### What you are asked to do:
Please repeat, from the entries that follow, the lines from the one containing "mengatakan, ada 493" through the one containing "Pejabat yang dilantik sudah" exactly, adding nothing.

### Supplied entries:
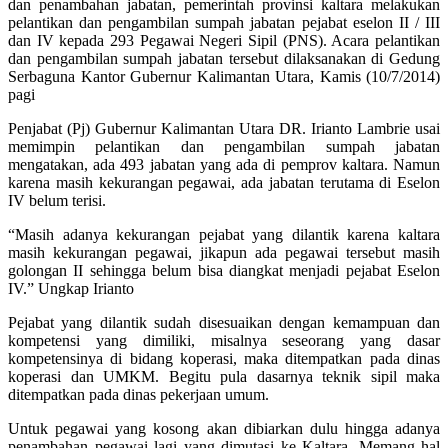
dan penambahan jabatan, pemerintah provinsi kaltara melakukan
pelantikan dan pengambilan sumpah jabatan pejabat eselon II / III
dan IV kepada 293 Pegawai Negeri Sipil (PNS). Acara pelantikan
dan pengambilan sumpah jabatan tersebut dilaksanakan di Gedung
Serbaguna Kantor Gubernur Kalimantan Utara, Kamis (10/7/2014)
pagi
Penjabat (Pj) Gubernur Kalimantan Utara DR. Irianto Lambrie usai
memimpin pelantikan dan pengambilan sumpah jabatan
mengatakan, ada 493 jabatan yang ada di pemprov kaltara. Namun
karena masih kekurangan pegawai, ada jabatan terutama di Eselon
IV belum terisi.
“Masih adanya kekurangan pejabat yang dilantik karena kaltara
masih kekurangan pegawai, jikapun ada pegawai tersebut masih
golongan II sehingga belum bisa diangkat menjadi pejabat Eselon
IV.” Ungkap Irianto
Pejabat yang dilantik sudah disesuaikan dengan kemampuan dan
kompetensi yang dimiliki, misalnya seseorang yang dasar
kompetensinya di bidang koperasi, maka ditempatkan pada dinas
koperasi dan UMKM. Begitu pula dasarnya teknik sipil maka
ditempatkan pada dinas pekerjaan umum.
Untuk pegawai yang kosong akan dibiarkan dulu hingga adanya
penambahan pegawai lagi yang dimutasi ke Kaltara. Memang hal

### Answer section:
mengatakan, ada 493 jabatan yang ada di pemprov kaltara. Namun
karena masih kekurangan pegawai, ada jabatan terutama di Eselon
IV belum terisi.
“Masih adanya kekurangan pejabat yang dilantik karena kaltara
masih kekurangan pegawai, jikapun ada pegawai tersebut masih
golongan II sehingga belum bisa diangkat menjadi pejabat Eselon
IV.” Ungkap Irianto
Pejabat yang dilantik sudah disesuaikan dengan kemampuan dan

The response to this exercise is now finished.